How to Create an Effective Shareholder Agreement
The creation of an LLC shareholder agreement is the best protection for the viability and success of a limited liability company. As each LLC is unique, so too will be the ultimate shareholders’ agreement that is tailored to meet the needs of that particular entity. While each agreement can and should vary from entity to entity, there are certain elements that every LLC should consider including in their partner’s agreement.
Consider the Following Specific Items:
Are there any state restrictions on transferability of shares?
What are the percentage ownership interests of each member of the LLC?
How will profits be distributed?
Will distributions be made on a monthly, quarterly or annual basis?
What rights do shareholders have to vote (i.e., unanimous decision or majority rules)?
What happens if a shareholder wants to sell their interest in the LLC?
What happens if a shareholder dies or becomes disabled?
What happens if an LLC shareholder leaves the company?
What happens if an LLC shareholder files for bankruptcy?

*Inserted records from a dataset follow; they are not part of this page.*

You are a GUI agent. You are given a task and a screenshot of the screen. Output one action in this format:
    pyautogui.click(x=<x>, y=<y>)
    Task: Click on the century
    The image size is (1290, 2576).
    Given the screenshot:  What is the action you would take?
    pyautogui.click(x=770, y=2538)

What happens if the LLC is dissolved?
What are the voting rights of shareholders?
Common Errors
Common Mistakes to Avoid When Drafting an LLC Shareholder Agreement
One of the most common errors businesses make in drafting an LLC shareholder agreement is not having a clear and well-defined purpose for the agreement. A shareholder agreement should be much more than a simple formality. It should be a carefully crafted document tailored to the specific needs and goals of the business. Failing to identify and articulate these needs and goals means you’re destined to have an agreement that is ineffective and unenforceable, leaving you with no "agreement" at all. Avoid this mistake by taking the time to sit down with an experienced attorney to develop a customized shareholder agreement that meets all of the specific requirements of your business.
Another typical error is rushing to complete a shareholder agreement without including all relevant parties in the process . Exotic or unusual provisions that are inserted into shareholder agreements without the consent of all parties can lead to major disputes down the line. The best way to avoid this mistake is to consult with an attorney early on in the process so that everyone’s input can be taken into account when drafting the agreement.

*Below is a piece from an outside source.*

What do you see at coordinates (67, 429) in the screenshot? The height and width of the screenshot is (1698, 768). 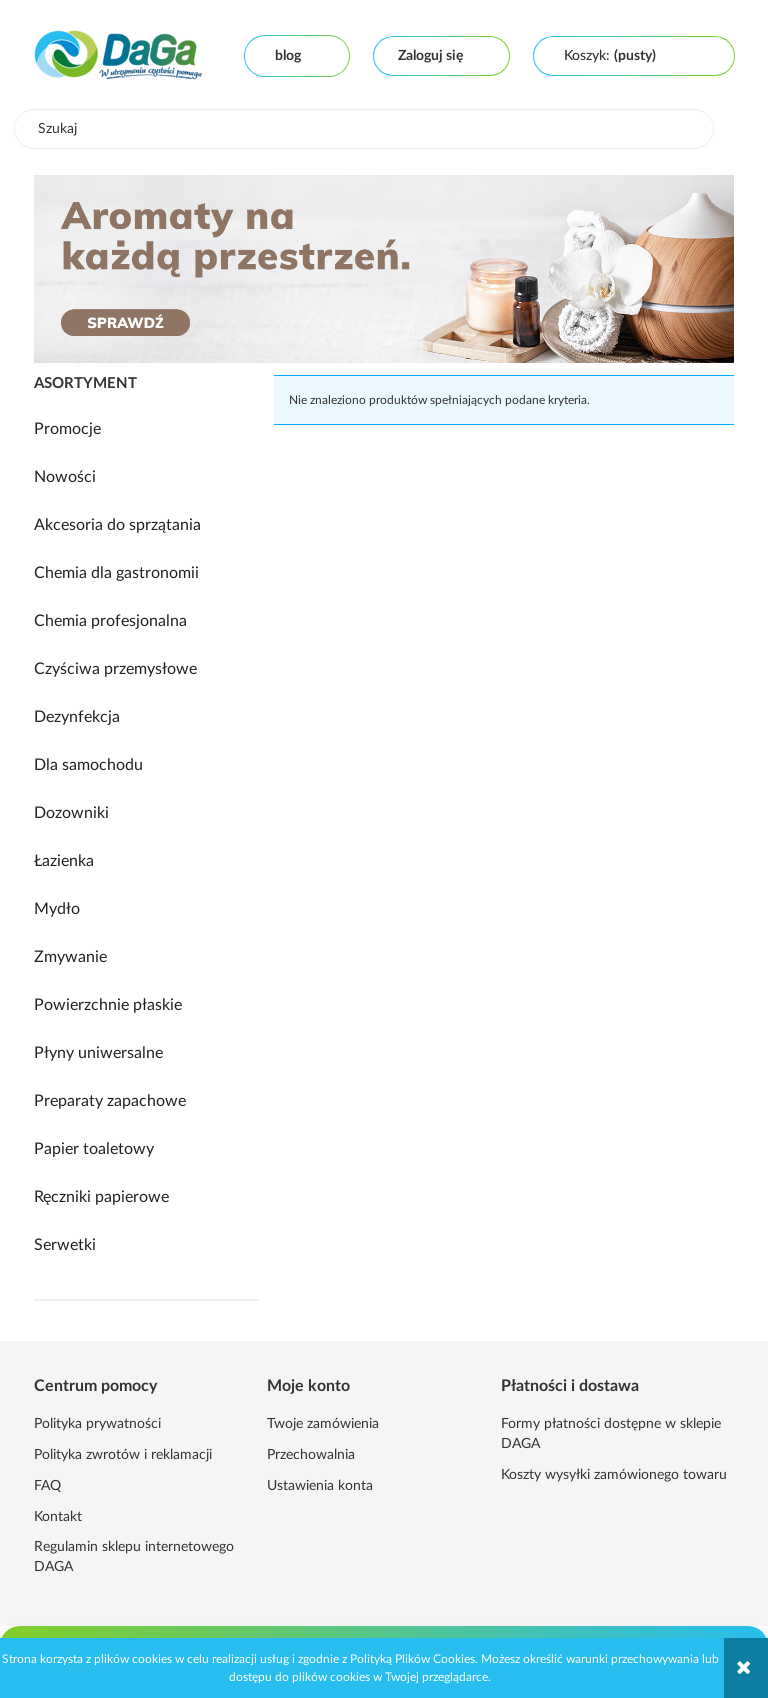 I see `Promocje` at bounding box center [67, 429].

A third common error is using boilerplate language from another shareholder agreement as a template for your own agreement. Corporate laws, which govern shareholder agreements, vary widely from state to state, so it is imperative that each shareholder agreement is drafted to comply with the laws of the jurisdiction in which it is being formed. Using a foreign template can eliminate this important distinction, exposing your LLC to enforcement issues. The only way to avoid this problem entirely is to read the laws of the state in which you’ll be forming your LLC before beginning to draft your shareholder agreement, or to consult with an attorney who can do the reading for you.